• Exercise aim
Extract every record, exactly as written, and ignore the pictures.

(Extracted data entries)
++++++++++++++++++++

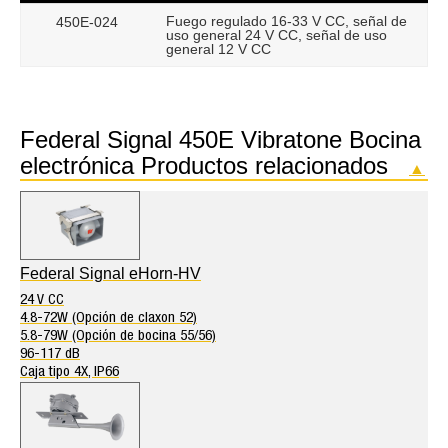
Fuego regulado 16-33 V CC, señal de
450E-024
uso general 24 V CC, señal de uso
general 12 V CC
Federal Signal 450E Vibratone Bocina
electrónica Productos relacionados
▲
Federal Signal eHorn-HV
24 V CC
4.8-72W (Opción de claxon 52)
5.8-79W (Opción de bocina 55/56)
96-117 dB
Caja tipo 4X, IP66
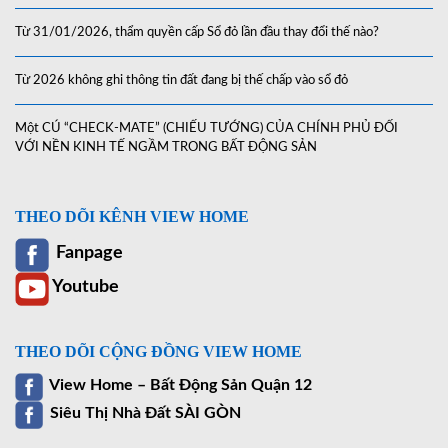
Từ 31/01/2026, thẩm quyền cấp Sổ đỏ lần đầu thay đổi thế nào?
Từ 2026 không ghi thông tin đất đang bị thế chấp vào sổ đỏ
Một CÚ “CHECK-MATE” (CHIẾU TƯỚNG) CỦA CHÍNH PHỦ ĐỐI
VỚI NỀN KINH TẾ NGẦM TRONG BẤT ĐỘNG SẢN
THEO DÕI KÊNH VIEW HOME
Fanpage
Youtube
THEO DÕI CỘNG ĐỒNG VIEW HOME
View Home – Bất Động Sản Quận 12
Siêu Thị Nhà Đất SÀI GÒN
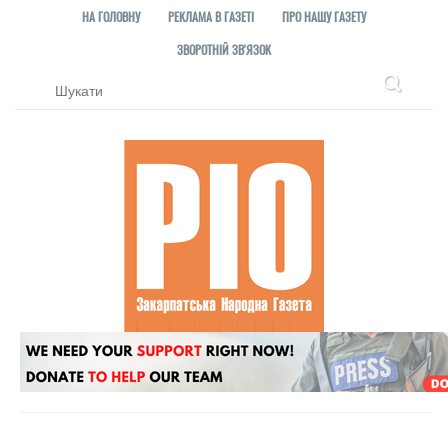
НА ГОЛОВНУ
РЕКЛАМА В ГАЗЕТІ
ПРО НАШУ ГАЗЕТУ
ЗВОРОТНІЙ ЗВ'ЯЗОК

++++++++++++++++++++

• Response area
Fuego regulado 16-33 V CC, señal de
450E-024
uso general 24 V CC, señal de uso
general 12 V CC
Federal Signal 450E Vibratone Bocina
electrónica Productos relacionados
▲
Federal Signal eHorn-HV
24 V CC
4.8-72W (Opción de claxon 52)
5.8-79W (Opción de bocina 55/56)
96-117 dB
Caja tipo 4X, IP66
Từ 31/01/2026, thẩm quyền cấp Sổ đỏ lần đầu thay đổi thế nào?
Từ 2026 không ghi thông tin đất đang bị thế chấp vào sổ đỏ
Một CÚ “CHECK-MATE” (CHIẾU TƯỚNG) CỦA CHÍNH PHỦ ĐỐI
VỚI NỀN KINH TẾ NGẦM TRONG BẤT ĐỘNG SẢN
THEO DÕI KÊNH VIEW HOME
Fanpage
Youtube
THEO DÕI CỘNG ĐỒNG VIEW HOME
View Home – Bất Động Sản Quận 12
Siêu Thị Nhà Đất SÀI GÒN
НА ГОЛОВНУ
РЕКЛАМА В ГАЗЕТІ
ПРО НАШУ ГАЗЕТУ
ЗВОРОТНІЙ ЗВ'ЯЗОК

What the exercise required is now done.